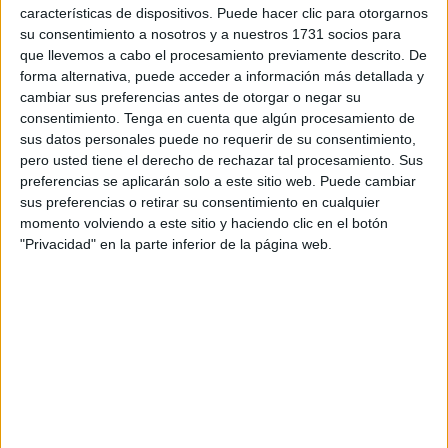
características de dispositivos. Puede hacer clic para otorgarnos
dice algo que se salga de lugares comunes que no aclaran
su consentimiento a nosotros y a nuestros 1731 socios para
nada”.
que llevemos a cabo el procesamiento previamente descrito. De
forma alternativa, puede acceder a información más detallada y
En opinión de Ceuta Ya!, "el
Gobierno de Vivas lleva
cambiar sus preferencias antes de otorgar o negar su
mucho tiempo martilleando a la opinión pública
con
consentimiento.
Tenga en cuenta que algún procesamiento de
sus datos personales puede no requerir de su consentimiento,
esa bobada de la ‘
lealtad institucional
’, una especie de
pero usted tiene el derecho de rechazar tal procesamiento. Sus
‘comodín’ que sirve para no tener que dar explicaciones de
preferencias se aplicarán solo a este sitio web. Puede cambiar
los
innumerables atropellos
que, en evidente
sus preferencias o retirar su consentimiento en cualquier
complicidad, cometen
conjuntamente las dos
momento volviendo a este sitio y haciendo clic en el botón
administraciones”.
"Privacidad" en la parte inferior de la página web.
Uno de estos casos, desde el punto de vista de la
formación autonomista
, se da en el
ámbito educativo
.
Cesión de la parcela y falta de
responsabilidades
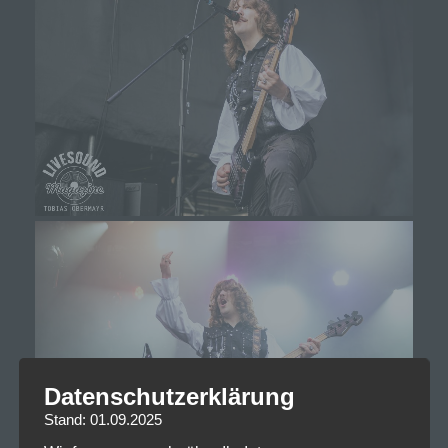
Datenschutzerklärung
Stand: 01.09.2025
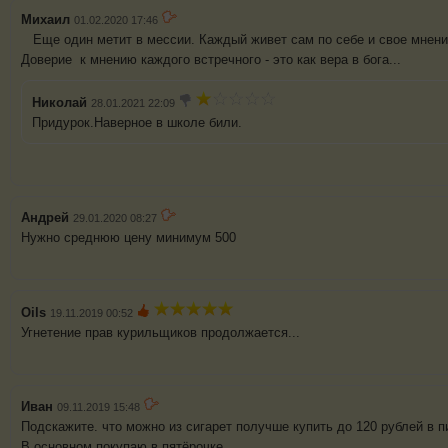
Михаил
01.02.2020 17:46
Еще один метит в мессии. Каждый живет сам по себе и свое мнен
Доверие к мнению каждого встречного - это как вера в бога...
Николай
28.01.2021 22:09
Придурок.Наверное в школе били.
Андрей
29.01.2020 08:27
Нужно среднюю цену минимум 500
Oils
19.11.2019 00:52
Угнетение прав курильщиков продолжается...
Иван
09.11.2019 15:48
Подскажите. что можно из сигарет получше купить до 120 рублей в п
В основном покупаю в пятёрочке.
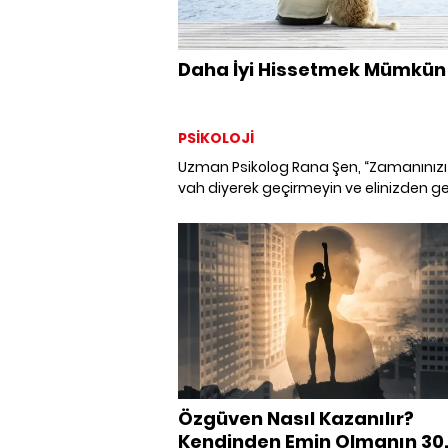
Daha İyi Hissetmek Mümkün
PSİKOLOJİ
Uzman Psikolog Rana Şen, “Zamanınızı
vah diyerek geçirmeyin ve elinizden ge
en iyisini yapmaya gayret edin. Elinizd
imkanlara göre ama az ama çok ne
yapabiliyorsanız onu yapın.” diyor ve
kendinizi daha iyi hissetmenizi sağla
tavsiyelerini paylaşıyor.
Özgüven Nasıl Kazanılır?
Kendinden Emin Olmanın 30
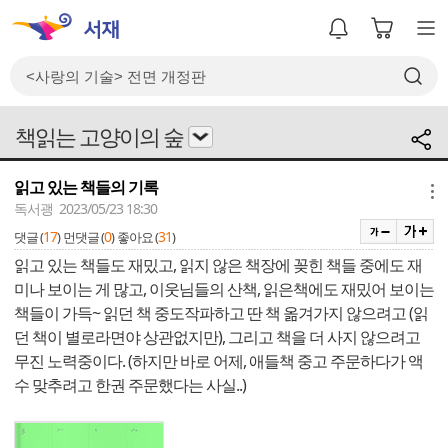
책읽는 고양이의 숲
읽고 있는 책들의 기록
메뉴
독서괭 2023/05/23 18:30
17
0
31
댓글 (
)
먼댓글 (
)
좋아요 (
)
읽고 있는 책들도 재밌고, 읽지 않은 책장에 꽂힌 책들 중에도 재
미나 보이는 게 많고, 이웃님들의 산책, 읽은책에도 재밌어 보이는
책들이 가득~ 읽던 책 중도작파하고 딴 책 옮겨가지 않으려고 (읽
던 책이 별로라면야 상관없지만), 그리고 책을 더 사지 않으려고
무진 노력중이다. (하지만 바로 어제, 애들책 중고 주문하다가 액
수 맞추려고 한권 주문했다는 사실..)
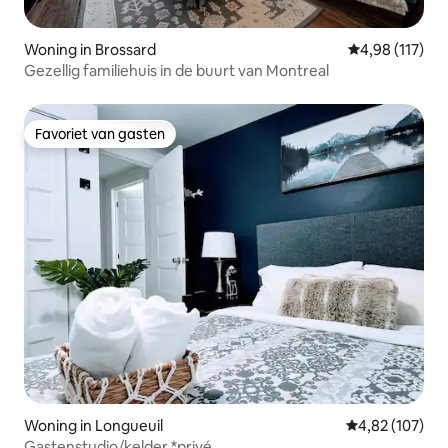
Woning in Brossard
Gemiddelde beo
4,98 (117)
Gezellig familiehuis in de buurt van Montreal
Favoriet van gasten
Favoriet van gasten
Woning in Longueuil
Gemiddelde beo
4,82 (107)
Gastenstudio/kelder *privé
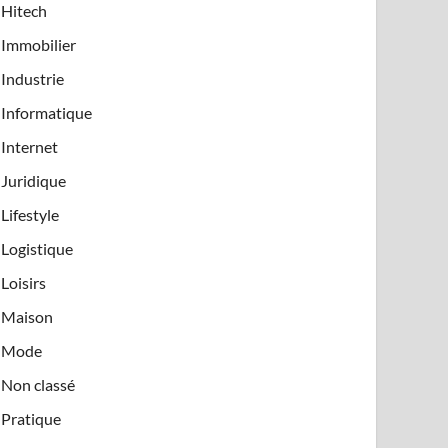
Hitech
Immobilier
Industrie
Informatique
Internet
Juridique
Lifestyle
Logistique
Loisirs
Maison
Mode
Non classé
Pratique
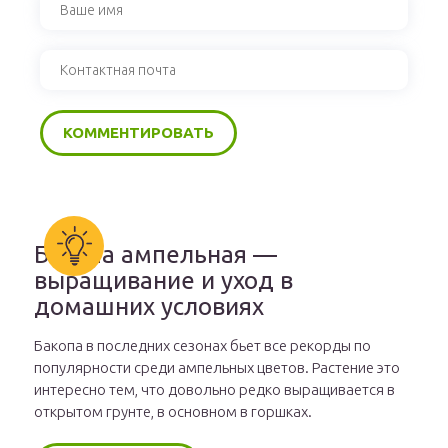
Бакопа ампельная —
выращивание и уход в
домашних условиях
Бакопа в последних сезонах бьет все рекорды по
популярности среди ампельных цветов. Растение это
интересно тем, что довольно редко выращивается в
открытом грунте, в основном в горшках.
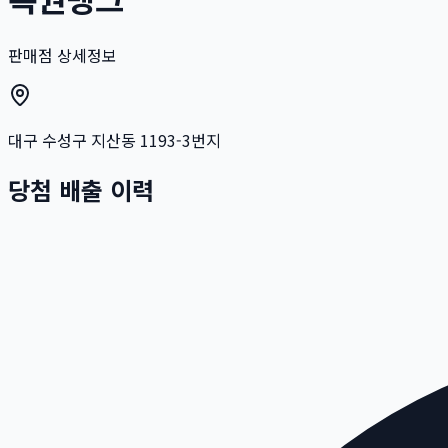
판매점 상세정보
대구 수성구 지산동 1193-3번지
당첨 배출 이력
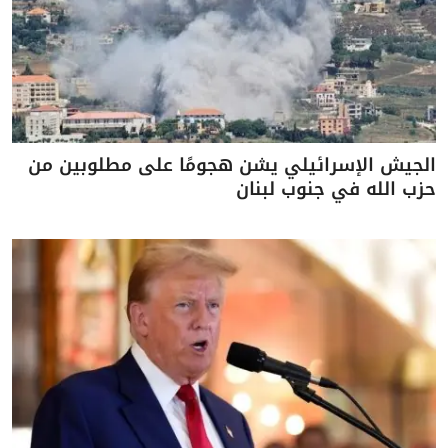
الجيش الإسرائيلي يشن هجومًا على مطلوبين من
حزب الله في جنوب لبنان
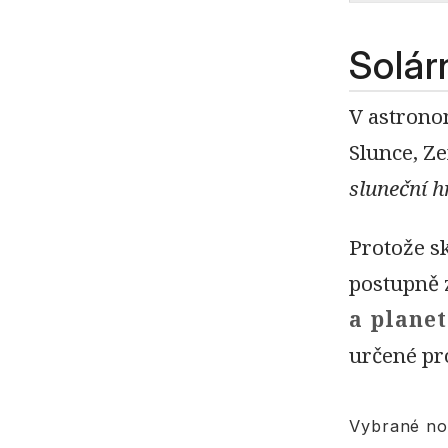
Solár
V astrono
Slunce, Z
sluneční 
Protože sk
postupně 
a plane
určené pr
Vybrané nom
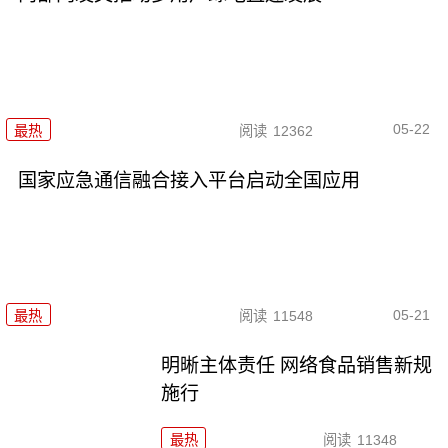
05-22
最热
阅读
12362
国家应急通信融合接入平台启动全国应用
05-21
最热
阅读
11548
明晰主体责任 网络食品销售新规
施行
最热
阅读
11348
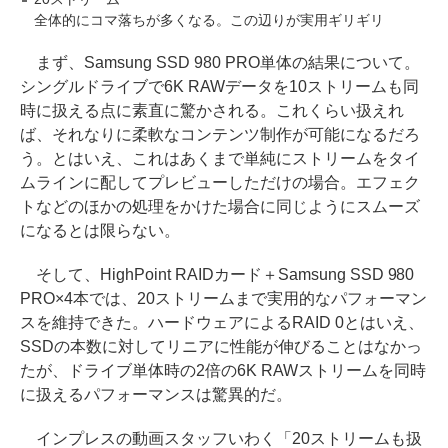
全体的にコマ落ちが多くなる。この辺りが実用ギリギリ
まず、Samsung SSD 980 PRO単体の結果について。
シングルドライブで6K RAWデータを10ストリームも同
時に扱える点に素直に驚かされる。これくらい扱えれ
ば、それなりに柔軟なコンテンツ制作が可能になるだろ
う。とはいえ、これはあくまで単純にストリームをタイ
ムラインに配してプレビューしただけの場合。エフェク
トなどのほかの処理をかけた場合に同じようにスムーズ
になるとは限らない。
そして、HighPoint RAIDカード＋Samsung SSD 980
PRO×4本では、20ストリームまで実用的なパフォーマン
スを維持できた。ハードウェアによるRAID 0とはいえ、
SSDの本数に対してリニアに性能が伸びることはなかっ
たが、ドライブ単体時の2倍の6K RAWストリームを同時
に扱えるパフォーマンスは驚異的だ。
インプレスの動画スタッフいわく「20ストリームも扱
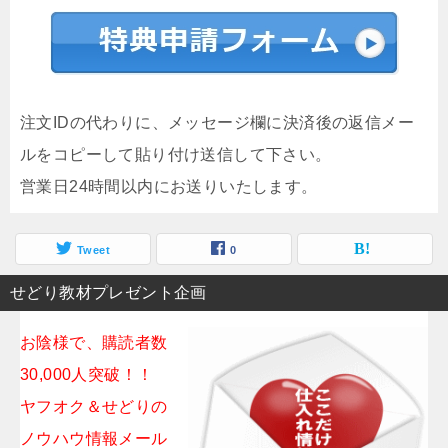
注文IDの代わりに、メッセージ欄に決済後の返信メー
ルをコピーして貼り付け送信して下さい。
営業日24時間以内にお送りいたします。
Tweet
0
せどり教材プレゼント企画
お陰様で、購読者数
30,000人突破！！
ヤフオク＆せどりの
ノウハウ情報メール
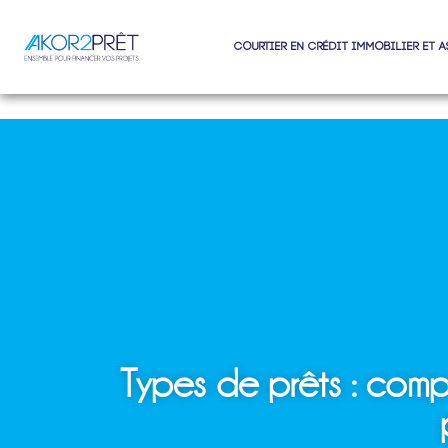
Courtier en crédit immobilier et 
Types de prêts : comp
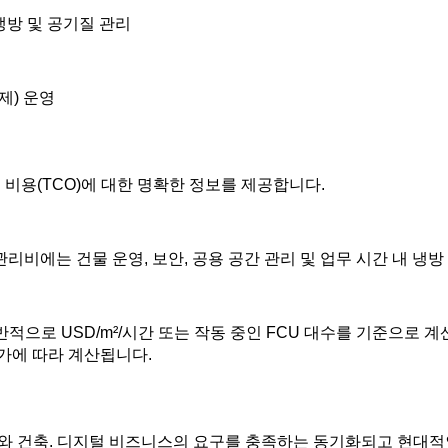
 냉방 및 공기질 관리
제) 운영
 비용(TCO)에 대한 명확한 정보를 제공합니다.
관리비에는 건물 운영, 보안, 공용 공간 관리 및 업무 시간 내 냉
반적으로 USD/m²/시간 또는 작동 중인 FCU 대수를 기준으로 계
가에 따라 계산됩니다.
 건축. 디지털 비즈니스의 요구를 충족하는 동기화되고 현대적인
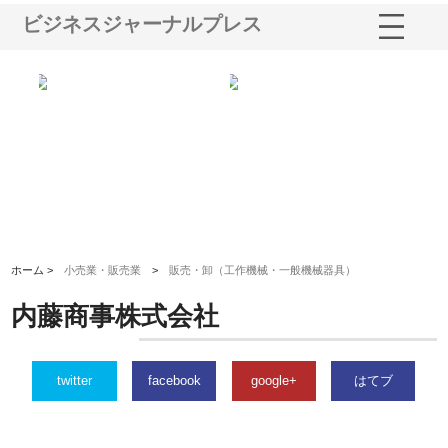
ビジネスジャーナルプレス
選ば
株式会社名神精工の最新ニュー
有限会社エム・ビルドが南多摩
有
ルの
スリリース一覧と注目トピック
で選ばれる道路舗装と土木工事
ネ
の実力
ホーム >
小売業・販売業
>
販売・卸（工作機械・一般機械器具）
内藤商事株式会社
twitter
facebook
google+
はてブ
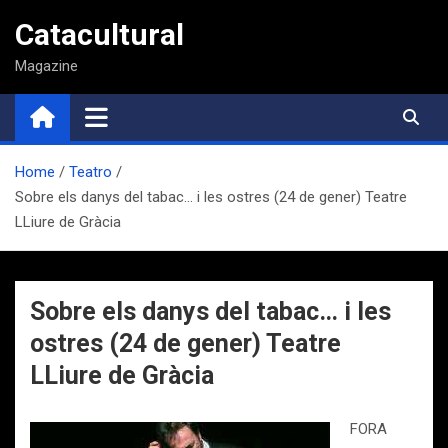
Saltar
Catacultural
al
contenido
Magazine
Home
Teatro
Sobre els danys del tabac… i les ostres (24 de gener) Teatre
LLiure de Gràcia
Sobre els danys del tabac… i les
ostres (24 de gener) Teatre
LLiure de Gràcia
FORA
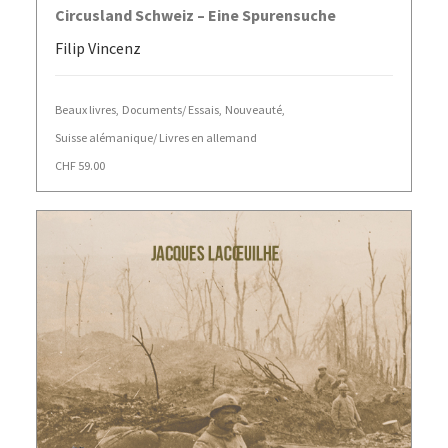
AJOUTER AU PANIER
Circusland Schweiz – Eine Spurensuche
Filip Vincenz
Beaux livres
,
Documents/ Essais
,
Nouveauté
,
Suisse alémanique/ Livres en allemand
CHF
59.00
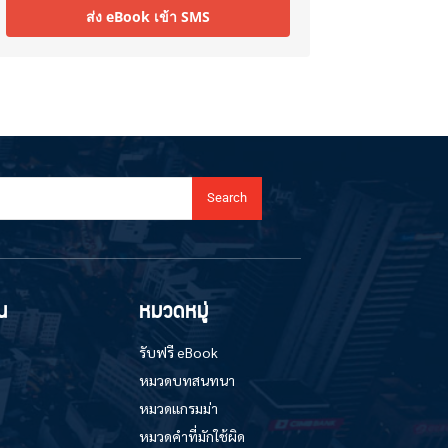
ส่ง eBook เข้า SMS
Search
น
หมวดหมู่
รับฟรี eBook
หมวดบทสนทนา
หมวดแกรมม่า
หมวดคำที่มักใช้ผิด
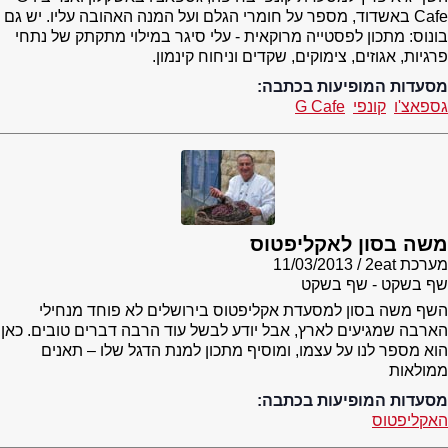
Cafe באשדוד, מספר על חומרי הגלם ועל המנה האהובה עליו. יש גם
בונוס: מתכון לפסטייה מרוקאית - עלי סיגר במילוי מתקתק של נתחי
פרגיות, אגוזים, צימוקים, שקדים וניחוח קינמון.
מסעדות המופיעות בכתבה:
גספאצ'ו
קונפי
G Cafe
משה בסון לאקליפטוס
מערכת 2eat
11/03/2013
שף בשקט - שף בשקט
השף משה בסון למסעדת אקליפטוס בירושלים לא פוחד מנחילי
הארבה שמגיעים לארץ, אבל יודע לבשל עוד הרבה דברים טובים. כאן
הוא מספר לנו על עצמו, ומוסיף מתכון למנת הדגל שלו – תאנים
ממולאות
מסעדות המופיעות בכתבה:
האקליפטוס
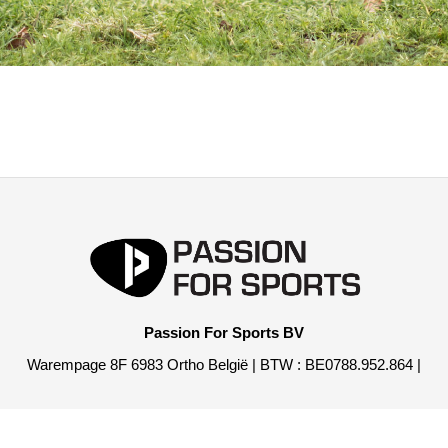
Passion For Sports BV
Warempage 8F 6983 Ortho België | BTW : BE0788.952.864 |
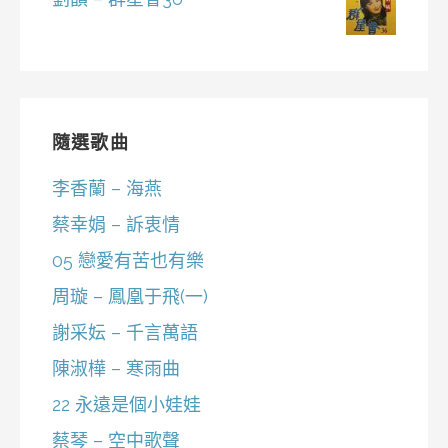
隨選歌曲
李香蘭 – 海燕
蔡幸娟 – 訴衷情
05 戀愛有苦也有樂
周璇 – 鳳凰于飛(一)
謝采妘 – 千言萬語
陳淑樺 – 寒雨曲
22 永遠是個小娃娃
蔡琴 – 空中歌聲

### Task requirements
Go to the line above that has "mucho tiempo martilleando" and copy exactly from there down to the line that has "Еще один метит", both included. Leave the pictures out.

### Result below
mucho tiempo martilleando a la opinión pública
con
consentimiento.
Tenga en cuenta que algún procesamiento de
sus datos personales puede no requerir de su consentimiento,
esa bobada de la ‘
lealtad institucional
’, una especie de
pero usted tiene el derecho de rechazar tal procesamiento. Sus
‘comodín’ que sirve para no tener que dar explicaciones de
preferencias se aplicarán solo a este sitio web. Puede cambiar
los
innumerables atropellos
que, en evidente
sus preferencias o retirar su consentimiento en cualquier
complicidad, cometen
conjuntamente las dos
momento volviendo a este sitio y haciendo clic en el botón
administraciones”.
"Privacidad" en la parte inferior de la página web.
Uno de estos casos, desde el punto de vista de la
formación autonomista
, se da en el
ámbito educativo
.
Cesión de la parcela y falta de
responsabilidades
Datenschutzerklärung
Stand: 01.09.2025
Михаил
01.02.2020 17:46
Еще один метит в мессии. Каждый живет сам по себе и свое мнен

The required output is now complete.